[Saved data entries]
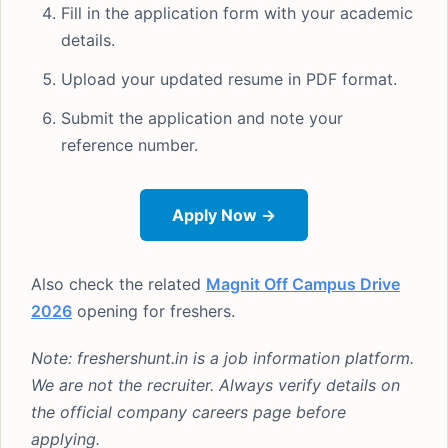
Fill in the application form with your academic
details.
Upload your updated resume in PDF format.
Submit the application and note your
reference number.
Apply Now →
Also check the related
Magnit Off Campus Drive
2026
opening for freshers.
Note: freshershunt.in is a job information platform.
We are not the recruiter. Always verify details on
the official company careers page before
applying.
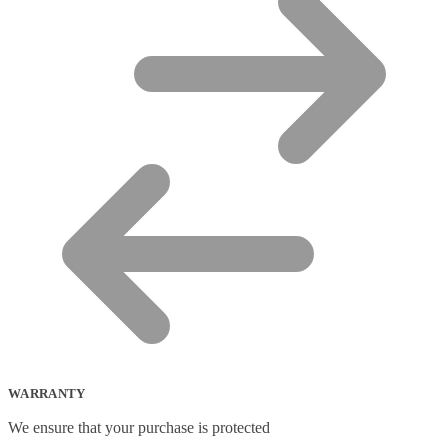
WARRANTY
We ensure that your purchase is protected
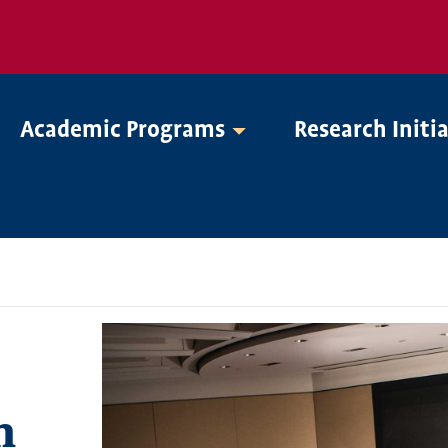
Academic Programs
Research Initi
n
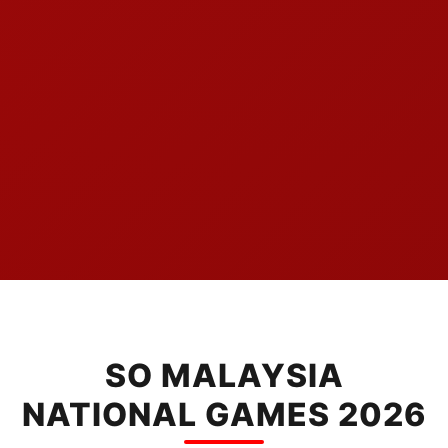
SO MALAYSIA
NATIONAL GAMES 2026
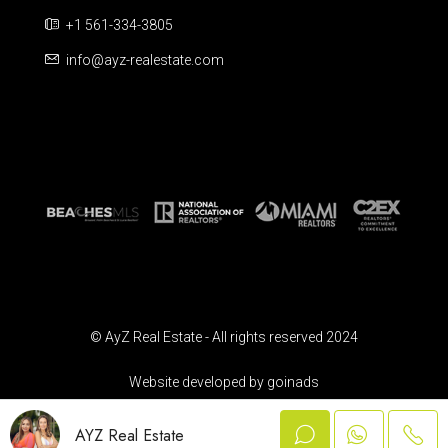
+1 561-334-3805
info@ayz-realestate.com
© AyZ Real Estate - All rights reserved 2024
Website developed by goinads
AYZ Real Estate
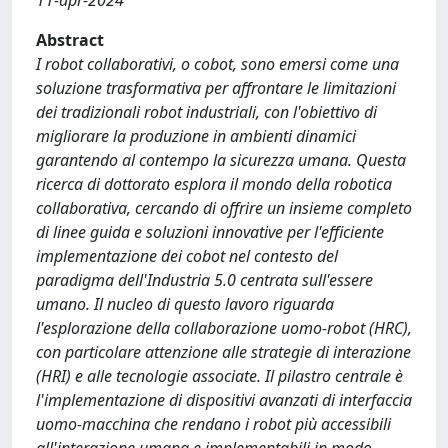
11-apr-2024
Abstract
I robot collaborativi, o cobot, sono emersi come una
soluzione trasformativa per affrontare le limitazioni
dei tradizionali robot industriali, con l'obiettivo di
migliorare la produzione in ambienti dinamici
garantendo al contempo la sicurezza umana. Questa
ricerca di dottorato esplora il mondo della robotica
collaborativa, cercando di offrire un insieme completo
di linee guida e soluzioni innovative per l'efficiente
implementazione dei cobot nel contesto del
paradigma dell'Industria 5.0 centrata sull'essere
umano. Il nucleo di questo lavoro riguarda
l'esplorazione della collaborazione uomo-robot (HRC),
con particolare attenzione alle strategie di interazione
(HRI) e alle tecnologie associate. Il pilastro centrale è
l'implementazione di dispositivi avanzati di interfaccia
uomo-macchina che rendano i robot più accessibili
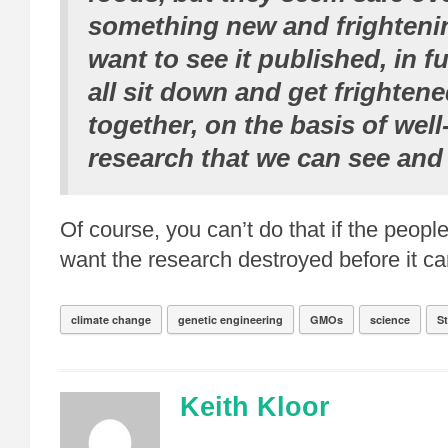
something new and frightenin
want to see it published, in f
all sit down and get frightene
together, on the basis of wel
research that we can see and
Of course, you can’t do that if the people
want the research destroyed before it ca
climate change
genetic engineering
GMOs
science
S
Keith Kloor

--

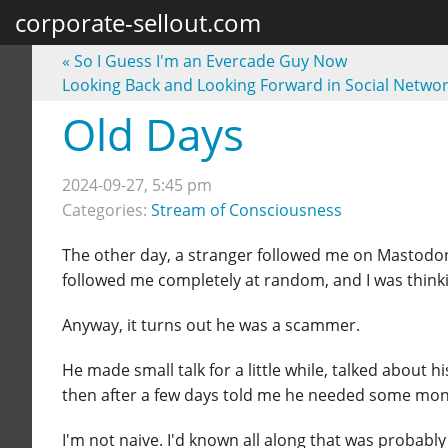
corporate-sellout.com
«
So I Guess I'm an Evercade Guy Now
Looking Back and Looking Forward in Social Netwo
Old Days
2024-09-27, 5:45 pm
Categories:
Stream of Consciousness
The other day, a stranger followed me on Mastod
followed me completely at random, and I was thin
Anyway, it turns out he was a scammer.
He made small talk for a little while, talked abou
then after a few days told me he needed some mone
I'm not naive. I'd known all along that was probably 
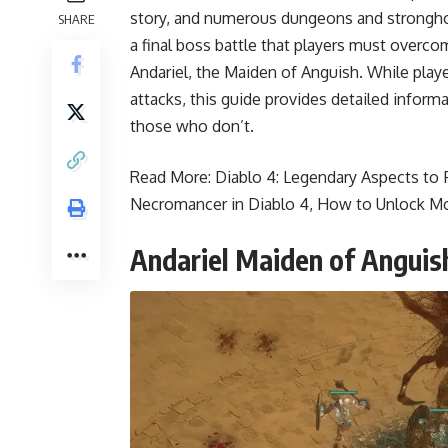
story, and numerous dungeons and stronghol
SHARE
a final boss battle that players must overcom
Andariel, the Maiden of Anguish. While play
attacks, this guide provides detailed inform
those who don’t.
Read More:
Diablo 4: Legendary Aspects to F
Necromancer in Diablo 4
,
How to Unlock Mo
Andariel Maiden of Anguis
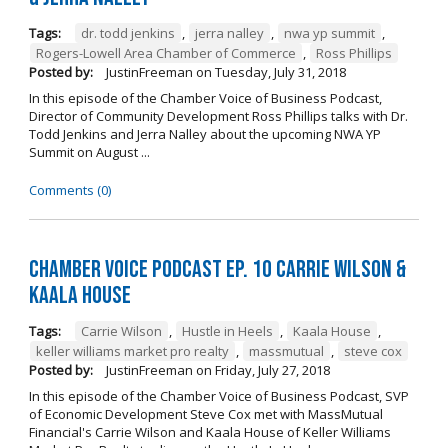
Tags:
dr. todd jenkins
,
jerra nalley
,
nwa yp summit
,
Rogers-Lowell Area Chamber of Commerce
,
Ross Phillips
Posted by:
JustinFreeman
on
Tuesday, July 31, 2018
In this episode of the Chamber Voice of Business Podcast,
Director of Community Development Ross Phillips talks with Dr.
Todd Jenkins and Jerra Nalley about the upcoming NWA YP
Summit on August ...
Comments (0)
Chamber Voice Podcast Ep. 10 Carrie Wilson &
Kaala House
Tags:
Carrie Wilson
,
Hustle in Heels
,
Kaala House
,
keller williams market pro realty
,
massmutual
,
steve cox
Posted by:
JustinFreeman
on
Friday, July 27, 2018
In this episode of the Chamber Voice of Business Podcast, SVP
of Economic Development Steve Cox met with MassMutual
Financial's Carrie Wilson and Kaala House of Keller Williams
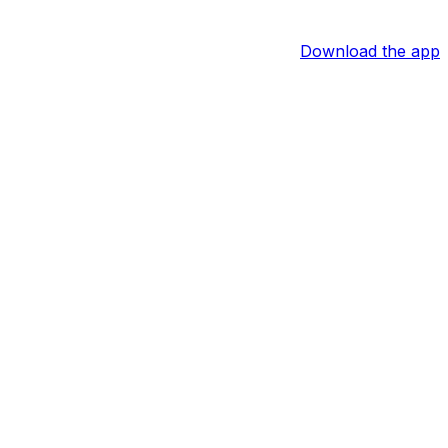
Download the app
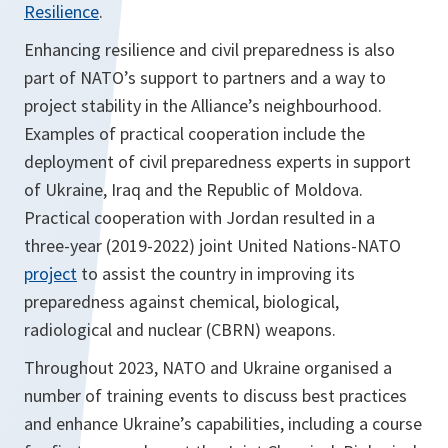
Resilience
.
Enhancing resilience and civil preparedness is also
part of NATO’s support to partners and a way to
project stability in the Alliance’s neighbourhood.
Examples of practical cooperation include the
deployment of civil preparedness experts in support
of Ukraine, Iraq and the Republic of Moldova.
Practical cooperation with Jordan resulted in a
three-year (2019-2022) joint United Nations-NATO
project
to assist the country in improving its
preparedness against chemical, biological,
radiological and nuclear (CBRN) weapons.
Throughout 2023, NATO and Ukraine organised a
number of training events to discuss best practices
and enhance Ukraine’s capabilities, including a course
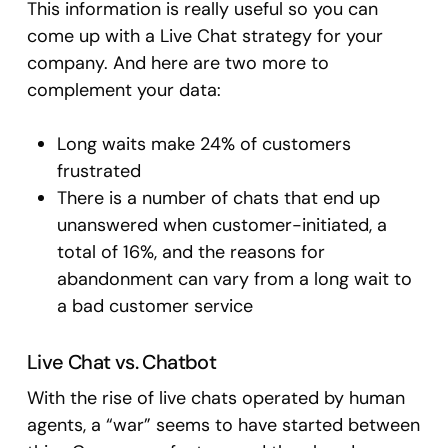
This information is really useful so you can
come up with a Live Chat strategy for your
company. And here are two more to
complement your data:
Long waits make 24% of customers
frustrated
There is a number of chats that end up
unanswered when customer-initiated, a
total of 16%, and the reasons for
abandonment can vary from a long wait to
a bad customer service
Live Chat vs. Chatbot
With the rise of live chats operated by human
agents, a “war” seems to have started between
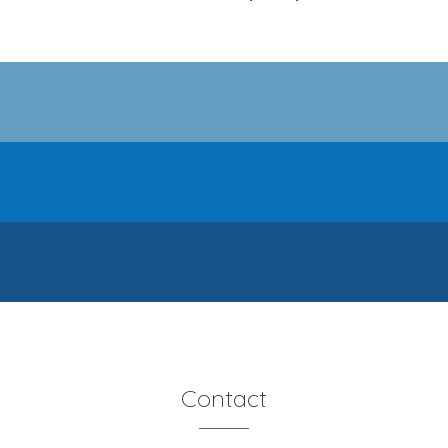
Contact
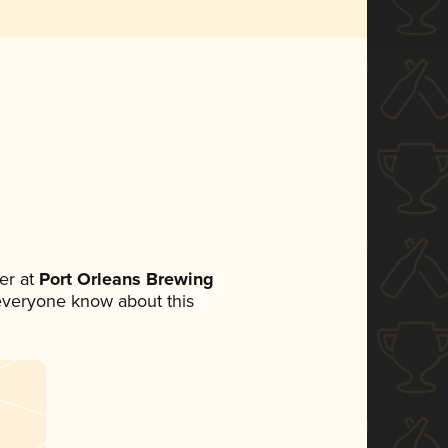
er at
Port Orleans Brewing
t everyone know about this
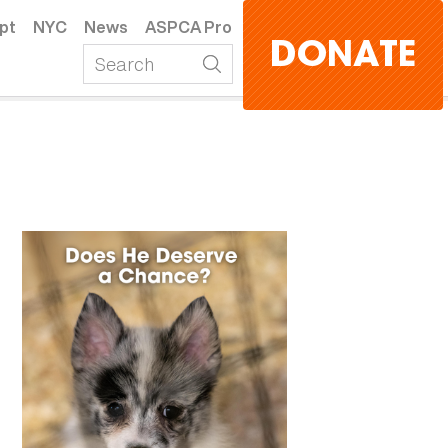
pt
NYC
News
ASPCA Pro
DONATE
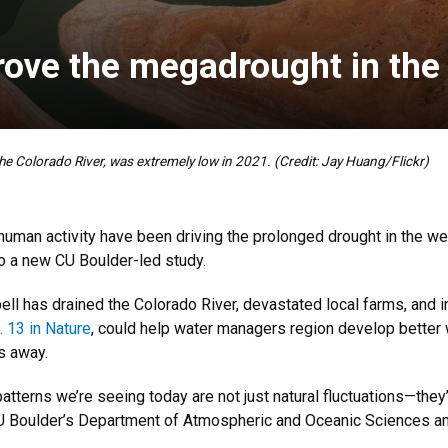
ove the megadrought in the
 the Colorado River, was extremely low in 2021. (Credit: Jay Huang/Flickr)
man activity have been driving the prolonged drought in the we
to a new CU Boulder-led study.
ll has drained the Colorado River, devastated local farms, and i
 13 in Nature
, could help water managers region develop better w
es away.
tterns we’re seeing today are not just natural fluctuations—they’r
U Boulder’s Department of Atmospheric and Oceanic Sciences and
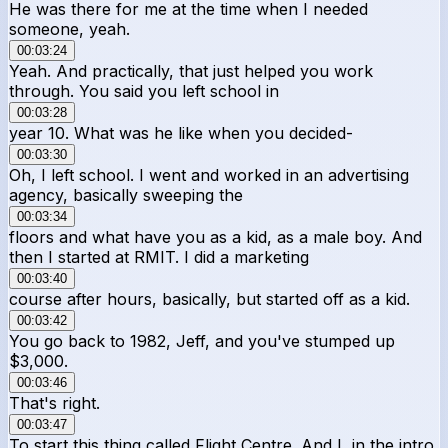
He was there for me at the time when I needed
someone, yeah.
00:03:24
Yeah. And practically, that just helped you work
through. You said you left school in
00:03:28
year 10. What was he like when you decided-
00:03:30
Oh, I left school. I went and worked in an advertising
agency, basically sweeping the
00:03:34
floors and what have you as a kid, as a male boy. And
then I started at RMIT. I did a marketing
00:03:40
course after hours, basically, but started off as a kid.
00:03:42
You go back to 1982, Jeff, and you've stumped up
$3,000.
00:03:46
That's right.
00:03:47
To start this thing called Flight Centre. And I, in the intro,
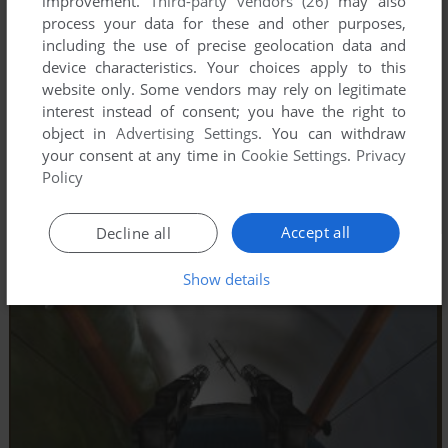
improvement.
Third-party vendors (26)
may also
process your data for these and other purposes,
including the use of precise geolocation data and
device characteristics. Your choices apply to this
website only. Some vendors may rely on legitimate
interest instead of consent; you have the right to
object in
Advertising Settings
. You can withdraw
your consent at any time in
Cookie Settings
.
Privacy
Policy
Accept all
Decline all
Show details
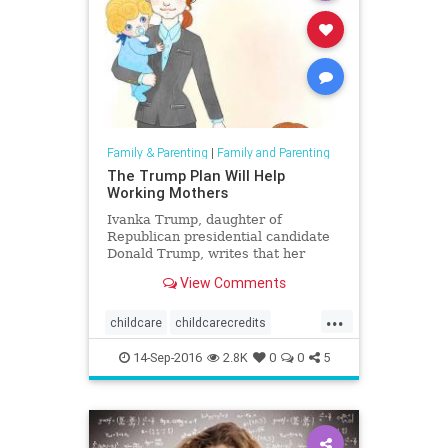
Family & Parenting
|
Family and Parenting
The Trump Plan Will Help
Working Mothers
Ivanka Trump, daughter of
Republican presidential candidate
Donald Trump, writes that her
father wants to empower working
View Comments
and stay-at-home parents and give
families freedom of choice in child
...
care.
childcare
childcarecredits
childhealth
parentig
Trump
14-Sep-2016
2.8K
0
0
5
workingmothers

* Exercise prompt *
Although pictures appear among the records above, none are to be output; print exactly the lines from the line containing "then I started at RMIT. I did a marketing" through the line containing "workingmothers".

* Response area *
then I started at RMIT. I did a marketing
00:03:40
course after hours, basically, but started off as a kid.
00:03:42
You go back to 1982, Jeff, and you've stumped up
$3,000.
00:03:46
That's right.
00:03:47
To start this thing called Flight Centre. And I, in the intro,
improvement.
Third-party vendors (26)
may also
process your data for these and other purposes,
including the use of precise geolocation data and
device characteristics. Your choices apply to this
website only. Some vendors may rely on legitimate
interest instead of consent; you have the right to
object in
Advertising Settings
. You can withdraw
your consent at any time in
Cookie Settings
.
Privacy
Policy
Accept all
Decline all
Show details
Family & Parenting
|
Family and Parenting
The Trump Plan Will Help
Working Mothers
Ivanka Trump, daughter of
Republican presidential candidate
Donald Trump, writes that her
father wants to empower working
View Comments
and stay-at-home parents and give
families freedom of choice in child
...
care.
childcare
childcarecredits
childhealth
parentig
Trump
14-Sep-2016
2.8K
0
0
5
workingmothers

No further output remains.